LES LIGNES ONT BOUGE hélas dans le sens qu’aucun patriote sincère ne saurait souhaiter. Parce que le pays tentait de se relever : il n’était pas encore debout ; parce que même si le 4 septembre 2013 envoyait le signal d’un pays sur le retour, le Mali restait convalescent ; parce que même si le jargon des résolutions insistait sur la souveraineté et l’intégrité nationales, la solidarité sans précédent qui a sauvé le Mali impliquait une forme de résidence surveillée. Et heureusement ! Car, en même temps que d’un contrôle citoyen velléitaire, nos malheurs en 2012 résultaient d’une gouvernance à l’égard de laquelle nos partenaires, à force de vouloir une « success story » les consolant des désastres vécus ailleurs, se seront montrés condescendants. Sans doute, le président Keita qui a normalement les plus larges oreilles du pays, ne se fait plus aucune illusion lui-même. L’état de grâce est bien fini et fini depuis plusieurs mois déjà. Il n’y a pas à s’en réjouir pour la bonne et sérieuse raison que le pays est en train de reconstruire son processus démocratique et que les réussites du président sont celles de tout le pays. Mais la réalité est implacable : nos partenaires fulminent ; le trésor public est sous extrême tension ; les travailleurs grognent ; les opérateurs économiques s’indignent ; malgré les pourparlers en cours, le Nord où, ironiquement, l’Etat a encore plus reculé depuis le 21 mai dernier, n’est pas encore réglé. D’ailleurs, un fait résume toute la détresse : que ce soit le chef de l’Etat lui-même qui va au charbon sur le dossier de l’Untm, et ce, après la grève d’avertissement bien suivie de ce syndicat.
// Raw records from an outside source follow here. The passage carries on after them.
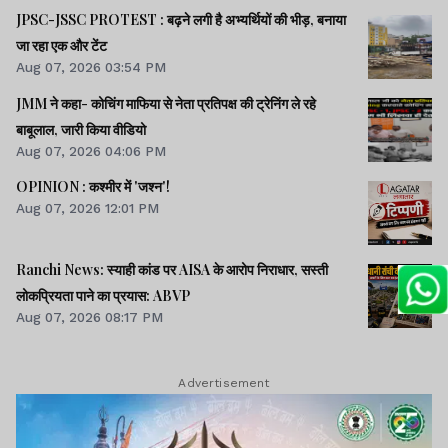
JPSC-JSSC PROTEST : बढ़ने लगी है अभ्यर्थियों की भीड़, बनाया
जा रहा एक और टेंट
Aug 07, 2026 03:54 PM
JMM ने कहा- कोचिंग माफिया से नेता प्रतिपक्ष की ट्रेनिंग ले रहे
बाबूलाल, जारी किया वीडियो
Aug 07, 2026 04:06 PM
OPINION : कश्मीर में 'जश्न'!
Aug 07, 2026 12:01 PM
Ranchi News: स्याही कांड पर AISA के आरोप निराधार, सस्ती
लोकप्रियता पाने का प्रयास: ABVP
Aug 07, 2026 08:17 PM
Advertisement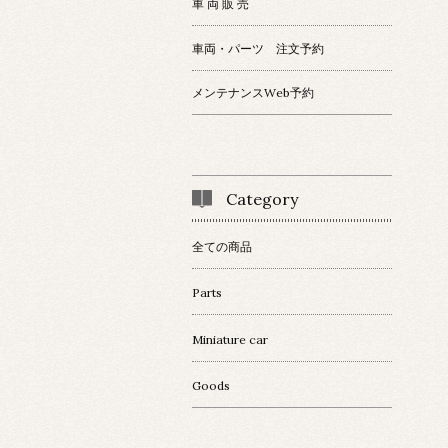
車 両 販 売
車両・パーツ 注文予約
メンテナンスWeb予約
Category
全ての商品
Parts
Miniature car
Goods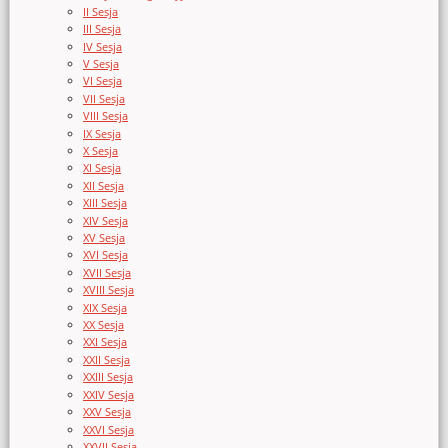
II Sesja
III Sesja
IV Sesja
V Sesja
VI Sesja
VII Sesja
VIII Sesja
IX Sesja
X Sesja
XI Sesja
XII Sesja
XIII Sesja
XIV Sesja
XV Sesja
XVI Sesja
XVII Sesja
XVIII Sesja
XIX Sesja
XX Sesja
XXI Sesja
XXII Sesja
XXIII Sesja
XXIV Sesja
XXV Sesja
XXVI Sesja
XXVII Sesja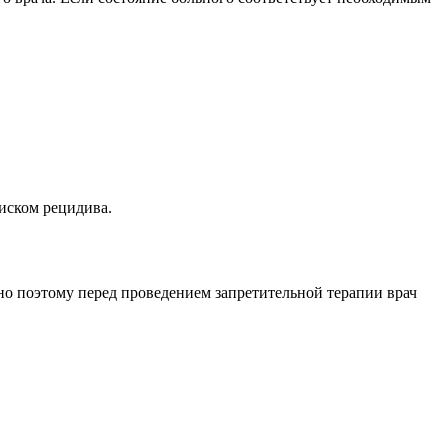
риском рецидива.
но поэтому перед проведением запретительной терапии врач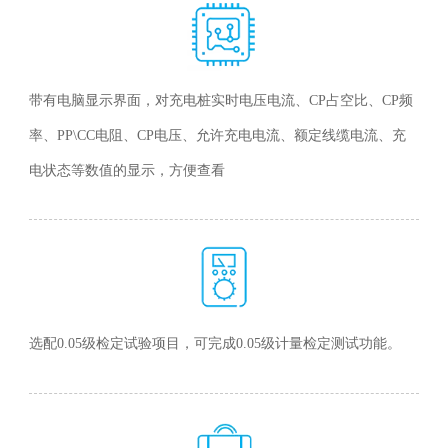
带有电脑显示界面，对充电桩实时电压电流、CP占空比、CP频
率、PP\CC电阻、CP电压、允许充电电流、额定线缆电流、充
电状态等数值的显示，方便查看
选配0.05级检定试验项目，可完成0.05级计量检定测试功能。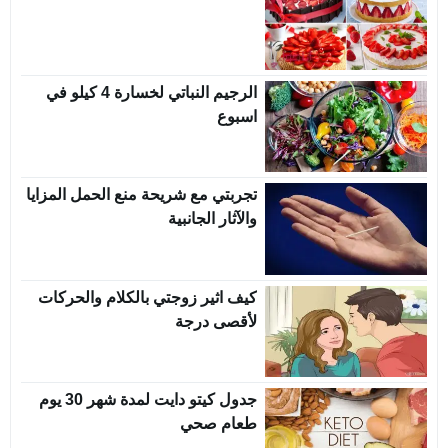
الرجيم النباتي لخسارة 4 كيلو في
اسبوع
تجربتي مع شريحة منع الحمل المزايا
والآثار الجانبية
كيف اثير زوجتي بالكلام والحركات
لأقصى درجة
جدول كيتو دايت لمدة شهر 30 يوم
طعام صحي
QU’ARRIVE T-IL DONC AU PRESIDENT ? Rien d’autre que l’obsession des « hassidi » et autres prophètes de malheurs à noircir un bilan honorable ? Dans un pays où personne n’aime l’autre, il ne faut pas se faire d’illusions : certains souhaitent au président d’échouer sur toute la ligne. Mais les clameurs qui s’entendent et auxquelles il sied de prêter attention, viennent, en grande partie, du peuple qui l’a plébiscité, voici un an. Et elles naissent des décalages entre la demande et l’offre, le discours et la réalité, les chantiers et les compétences, la gouvernance et le changement. Deux exemples : le président a dit le 22 septembre qu’il est hors de question qu’on vienne lui parler de fraude ou de fuite aux examens. Jamais on a n’en a autant parlé qu’en 2014. Dans sa lettre de cadrage à son second Premier ministre, il a instruit la conception et la présentation, dans les plus brefs délais, du Plan du Mali émergent. On ne l’a toujours pas, or rien ne mobilise autant un peuple que les grands projets. L’an 2 de l’investiture frappe à la porte. Ibrahim Boubacar Keita doit avoir appris des erreurs de l’an 1. Avec l’humilité qu’il convient et de la manière qu’il a présenté ses excuses émues à ses collaborateurs à l’occasion de l’Aid el Fitr, il a l’opportunité d’un échange franc et remobilisant avec son peuple et nos partenaires. Et de s’assurer que c’est bien fini le temps des faux gourous, des conseillers toxiques, des compétences douteuses. En somme, le temps du sursaut et ce pays en est bien capable.